Review for "Whole-genome characterization in pedigreed non-human primates using Genotyping-By-Sequencing and imputation."

Completed on 11 Apr 2016 by Lachlan Coin.

Login to endorse this review.

Comments to author

Bimber et al present an interesting approach to whole-genome genotyping variants in an extended primate family using a combination of deep WGS on a few samples, and GBS on the remaining samples, combined with imputation. This is a very interesting approach to try to cost-effectively genotype extended pedigrees in populations which dont have the benefit of whole-genome genotype arrays. It is important to try to find approaches for cost-effective genotyping in this setting, and I think this is a valid approach to try. However, I am not sure that the results presented conclusively demonstrate that this is a good way forward. Also, there were a few things which were hard to follow and could be presented more clearly.

Major comments:

1. What was the rationale for using chromosome 19 only to evaluate the best approach. There does seem to be a lot of variation in the genotype accuracy plots, which using more data (i.e. whole-genome) would help to address.

2. Do you see that some individuals consistently have low accuracy and others have higher accuracy across different chromosomes? One way to show this would be to use different symbols for each of the family members. I think this could be informative in terms of seeing which positions in the pedigree were poorly imputed

3. It seems to me that the genotyping accuracy presented is a bit unsatisfactory – 92% median accuracy is much lower than what is expected from genotyping arrays, low-coverage population sequencing with imputation, etc, and probably makes downstream analyses error-prone. GIGI estimates a posterior probability distribution over genotypes at each marker, why not use this to identify which genotype calls are more confident, and to assign as missing those values which are not confident above a certain threshold. This would allow you to trade of the amount of missing data with the accuracy. It would be preferable for example to have 10% missing data, but a 99% genotyping accuracy.

4. The 25% allele frequency in the family seems to be a very high threshold, and would mean losing a lot of variants.
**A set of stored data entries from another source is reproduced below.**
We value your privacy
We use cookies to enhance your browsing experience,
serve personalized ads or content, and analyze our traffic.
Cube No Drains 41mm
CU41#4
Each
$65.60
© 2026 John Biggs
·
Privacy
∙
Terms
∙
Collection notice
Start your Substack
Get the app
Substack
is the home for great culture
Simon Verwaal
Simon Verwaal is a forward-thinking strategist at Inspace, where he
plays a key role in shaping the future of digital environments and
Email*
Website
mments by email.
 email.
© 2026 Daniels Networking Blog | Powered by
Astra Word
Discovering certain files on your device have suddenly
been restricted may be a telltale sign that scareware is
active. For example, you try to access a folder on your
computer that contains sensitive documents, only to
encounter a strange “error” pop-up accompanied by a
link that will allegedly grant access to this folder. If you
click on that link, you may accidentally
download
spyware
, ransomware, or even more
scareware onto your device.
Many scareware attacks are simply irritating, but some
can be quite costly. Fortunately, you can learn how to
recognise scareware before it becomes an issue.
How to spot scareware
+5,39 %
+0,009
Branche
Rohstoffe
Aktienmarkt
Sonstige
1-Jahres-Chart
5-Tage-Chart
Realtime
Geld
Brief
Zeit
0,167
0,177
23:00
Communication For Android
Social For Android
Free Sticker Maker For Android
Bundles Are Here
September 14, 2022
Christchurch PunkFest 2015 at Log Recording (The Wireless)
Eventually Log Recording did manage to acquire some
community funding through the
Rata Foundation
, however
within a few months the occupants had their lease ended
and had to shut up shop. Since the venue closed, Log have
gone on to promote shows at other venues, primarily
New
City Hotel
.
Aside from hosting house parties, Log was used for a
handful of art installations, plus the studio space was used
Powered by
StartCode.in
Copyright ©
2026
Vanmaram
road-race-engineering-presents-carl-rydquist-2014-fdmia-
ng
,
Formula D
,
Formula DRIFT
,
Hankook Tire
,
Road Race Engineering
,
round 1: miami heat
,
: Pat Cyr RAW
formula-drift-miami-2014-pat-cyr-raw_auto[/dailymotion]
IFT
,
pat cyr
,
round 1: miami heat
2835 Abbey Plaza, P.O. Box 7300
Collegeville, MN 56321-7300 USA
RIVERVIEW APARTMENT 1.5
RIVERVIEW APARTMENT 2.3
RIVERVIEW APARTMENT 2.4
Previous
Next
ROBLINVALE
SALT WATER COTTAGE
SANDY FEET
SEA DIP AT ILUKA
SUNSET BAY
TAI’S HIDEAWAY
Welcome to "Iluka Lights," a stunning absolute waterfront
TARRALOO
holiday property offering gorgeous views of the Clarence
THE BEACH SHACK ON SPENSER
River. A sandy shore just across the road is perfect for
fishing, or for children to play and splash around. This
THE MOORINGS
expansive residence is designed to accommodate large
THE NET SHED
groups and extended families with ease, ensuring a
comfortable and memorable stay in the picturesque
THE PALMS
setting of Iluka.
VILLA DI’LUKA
I think its important to investigate genotyping accuracy at different frequency bands, and also to present the number of variants which have family allele frequency in each range.

5. Did you investigate not applying such a stringent selection criteria to the framework markers, but instead using all of them?
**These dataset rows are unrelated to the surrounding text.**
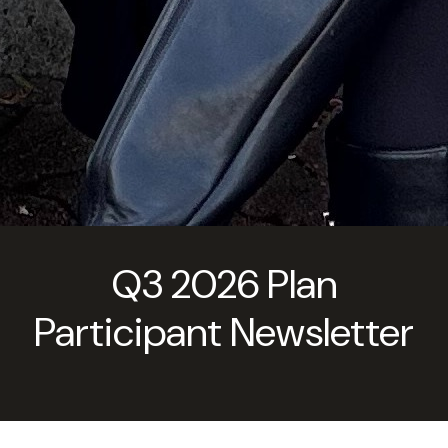
Q3 2026 Plan
Participant Newsletter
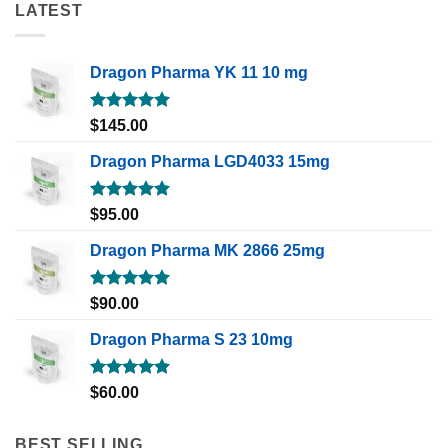
LATEST
Dragon Pharma YK 11 10 mg
Rated
5.00
$
145.00
out of 5
Dragon Pharma LGD4033 15mg
Rated
5.00
$
95.00
out of 5
Dragon Pharma MK 2866 25mg
Rated
5.00
$
90.00
out of 5
Dragon Pharma S 23 10mg
Rated
5.00
$
60.00
out of 5
BEST SELLING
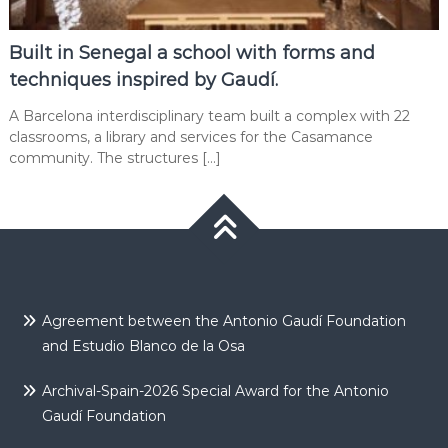
Built in Senegal a school with forms and
techniques inspired by Gaudí.
A Barcelona interdisciplinary team built a complex with 22
classrooms, a library and services for the Casamance
community. The structures […]
Agreement between the Antonio Gaudí Foundation
and Estudio Blanco de la Osa
Archival-Spain-2026 Special Award for the Antonio
Gaudí Foundation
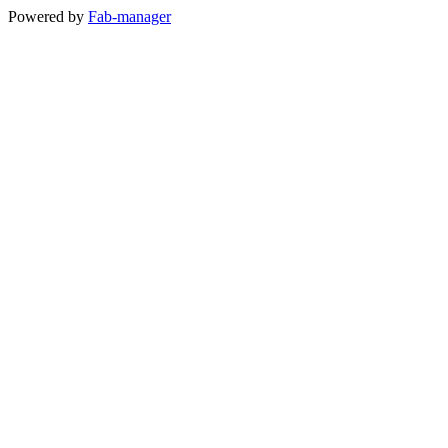
Powered by
Fab-manager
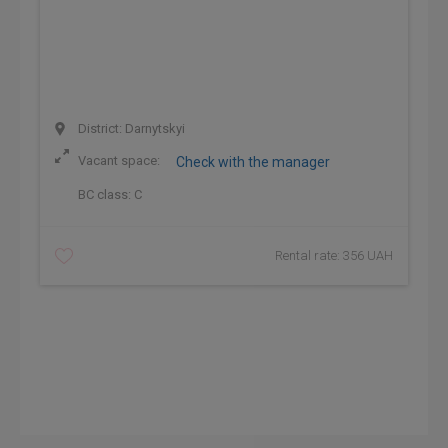
District: Darnytskyi
Vacant space:
Check with the manager
BC class:
C
Rental rate: 356 UAH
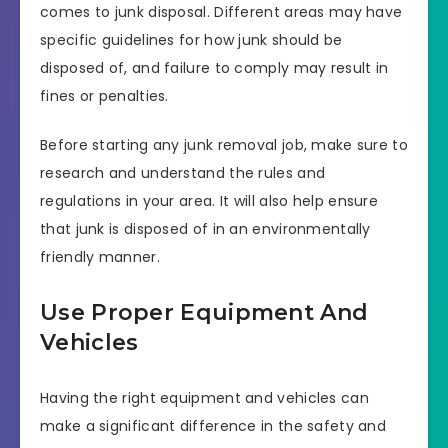
comes to junk disposal. Different areas may have
specific guidelines for how junk should be
disposed of, and failure to comply may result in
fines or penalties.
Before starting any junk removal job, make sure to
research and understand the rules and
regulations in your area. It will also help ensure
that junk is disposed of in an environmentally
friendly manner.
Use Proper Equipment And
Vehicles
Having the right equipment and vehicles can
make a significant difference in the safety and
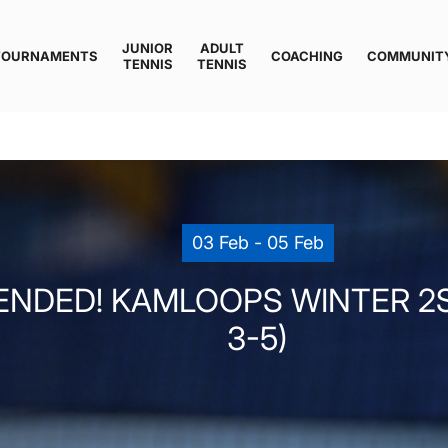
JUNIOR
ADULT
TOURNAMENTS
COACHING
COMMUNIT
TENNIS
TENNIS
03 Feb - 05 Feb
ENDED! KAMLOOPS WINTER 2ST
3-5)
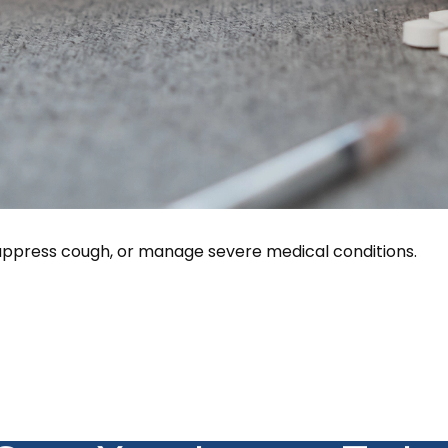
 suppress cough, or manage severe medical conditions.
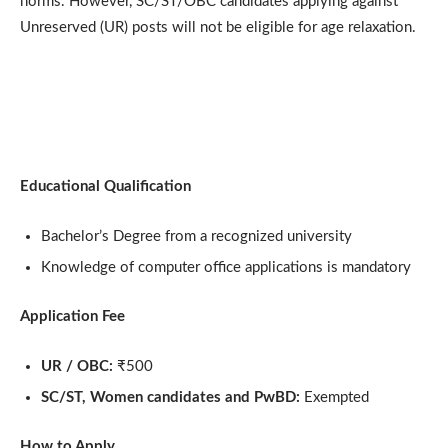
norms. However, SC/ST/OBC candidates applying against
Unreserved (UR) posts will not be eligible for age relaxation.
Educational Qualification
Bachelor’s Degree from a recognized university
Knowledge of computer office applications is mandatory
Application Fee
UR / OBC:
₹500
SC/ST, Women candidates and PwBD:
Exempted
How to Apply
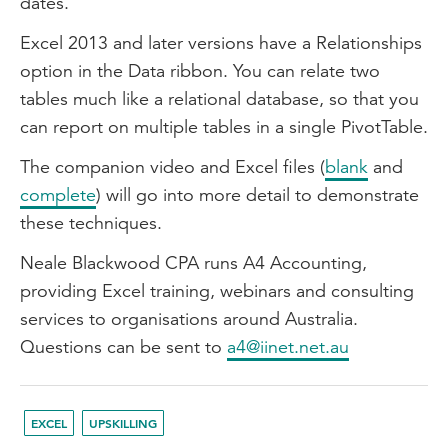
dates.
Excel 2013 and later versions have a Relationships
option in the Data ribbon. You can relate two
tables much like a relational database, so that you
can report on multiple tables in a single PivotTable.
The companion video and Excel files (
blank
and
complete
) will go into more detail to demonstrate
these techniques.
Neale Blackwood CPA runs A4 Accounting,
providing Excel training, webinars and consulting
services to organisations around Australia.
Questions can be sent to
a4@iinet.net.au
EXCEL
UPSKILLING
6. I don't think you have conclusively showed that GBS is a better strategy than alternative approaches. In particular, I am not convinced that a combination of WGS with skim sequencing might not work better. You write that the optimal strategy is 1 30X WGS per 3-5 GBS., so lets just say that is roughly 1 WGS + 4 GBS, which translate to $3000 + 4 * 50 = $3200. Based on these costings, a GBS run is the same cost as 0.5X of sequencing, so for the same money you could do one 16X and 4 4X genomes, or 1 28X and 4 1X genomes. I think it would be worth comparing the results to what you would get if you employed this strategy (or even just 5 6X genomes). I think you have enough WGS data in this experiment to evaluate this strategy by downsampling some of the 30X genomes (and using the remaining reads to call the gold-standard genotypes for comparison), and just using the GIGI pick samples as 30X imputation framework samples. I think this would show more conlusively that GBS is the most cost-effective approach.
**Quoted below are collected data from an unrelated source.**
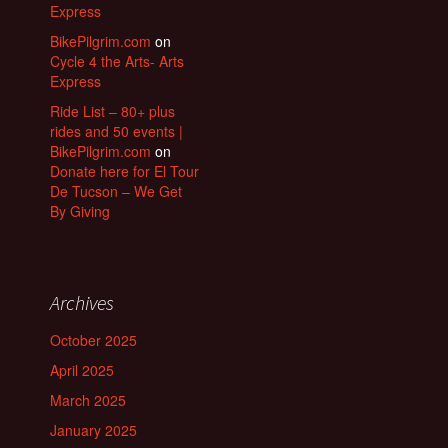
Express
BikePilgrim.com
on
Cycle 4 the Arts- Arts
Express
Ride List – 80+ plus
rides and 50 events |
BikePilgrim.com
on
Donate here for El Tour
De Tucson – We Get
By Giving
Archives
October 2025
April 2025
March 2025
January 2025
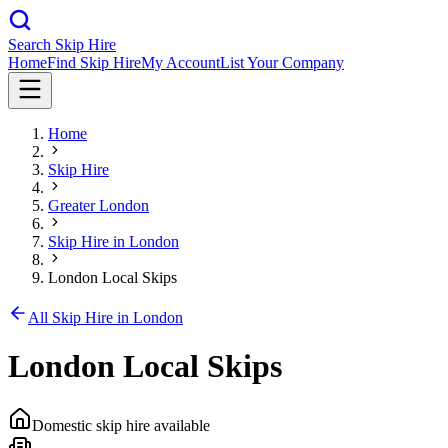
Search Skip Hire
Home
Find Skip Hire
My Account
List Your Company
Home
Skip Hire
Greater London
Skip Hire in
London
London Local Skips
All Skip Hire in
London
London Local Skips
Domestic skip hire available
7. Regarding the conclusion that the optimal strategy is 1 30X WGS per 3-5 GBS. Why do you think it is applicable to all family structures? Also the process of selecting informative individuals is not clearly explained and appears to have some circularity. For the given family in this paper, "Individuals with WGS data were added consecutively in the following order: B, H, J, F, M, K, P, C, D". The order was suggested by the GIGI-pick algorithm with WGS data from these individuals. How do you know which individuals to select without WGS. Would GIGI-pick select the same individuals if GBS data was used instead?   

Minor comments:

1. Regarding the line: “We additionally removed a set of 578 markers that consistently performed poorly in imputation. “

How was this assessed? If it was assessed by comparison to the gold standard genotype results from WGS, then it could result in a circular logic, whereby you improve the apparent imputation results by removing markers which are poorly imputed.

2. How did you assess accuracy at missing data sites? I presume they were left out of this calculation. What was the missing rate

3. Its very hard to compare fig 2C and 2D. I wonder if a log x scale would help.